Atomic research taxonomy

The problems Tomer wanted to solve:

  1. Bad research memory. Here’s a scenario that should be extremely familiar to researchers in relatively large organizations: Every day or so, a researcher sends an email to the entire group of researchers in the organization asking if anyone conducted research about a certain topic, what did they do, find, and recommend. By the end of the day, about 10 responses come in with a glorious YES as the answer. 10 other researchers fail to respond although they should have because they did not remember what studies they ran 3 years ago. The researcher decides to run the study he or she is planning anyway. Repeat.
  2. Research silos. Many departments, teams, and individuals are conducting all sorts of research in an organization. The Data team, Analytics, a group that does A/B testing, researchers who do usability tests, and ethnographers who focus on fieldwork. Marketing is doing focus groups, product managers are interviewing users and go on roadshows, the call center is producing a top 10 list of call topics every month, somebody is measuring NPS, and for whatever reason everybody is doing surveys. Everyone is sharing their reports, results, and updates. Nobody is making sense of ALL of the piles of data being collected.
  3. ReportsThe atomic unit of a research insight is almost always long, fluffy reports and slide decks. If a VP asks, “What do we know about how our users in Germany decide to buy from us?”, there is no one easy way to answer the question. Reports are extremely centered on what was found in a study and are not granular enough to be used in the future. Many studies start with specific goals but end up finding additional important data. Reports fail to convey this data and make it accessible in the future. In addition, you will not be able to persuade me that there is one person on the face of this Earth that wakes up in the morning saying, “YES, I AM GOING TO READ A REPORT TODAY!” Not even one. And I’m not even talking about writing them…
  4. Research dictatorship. The greatest problem of all is that the only people “allowed” to come up with conclusions after research studies are completed — are researchers. And I am saying that as someone who authored a book about getting buy-in for research by involving stakeholders from the get go. The problem here is that teams and individuals with product ideas need researchers to get user insights. They need them because researchers are trained in conducting valid and reliable studies, and they are the ones with access and supposedly memory about past research.

The solution: Polaris

Meeting three needs of WeWork team members

  1. Prioritize: Decide whether one project is more important than another based on data rather than passion and gut feeling. Polaris helps with identifying valid and reliable user needs.
  2. Educate: Polaris helps with getting insights from actual users about a project that is already in progress.
  3. Allocate: If a team is looking for its next project (big or small), Polaris helps deciding what that project might be.
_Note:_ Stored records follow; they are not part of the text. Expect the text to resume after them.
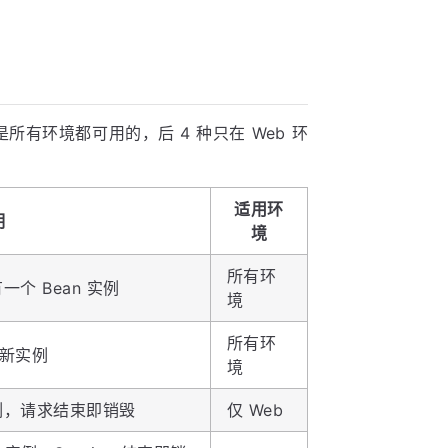
种是所有环境都可用的，后 4 种只在 Web 环
适用环
明
境
所有环
一个 Bean 实例
境
所有环
个新实例
境
实例，请求结束即销毁
仅 Web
The atomic unit of a research insight in Polaris is called a nugget. A nugget is a combination of an observation (something we learned), evidence (an audio or video snippet of a user describing the experience in their own words, or a screenshot or photo), and tags that allow for slicing and dicing the data.

Polaris currently includes more than 4,000 nuggets based on hundreds of interviews the UX department has been conducting with WeWork users (we call them members).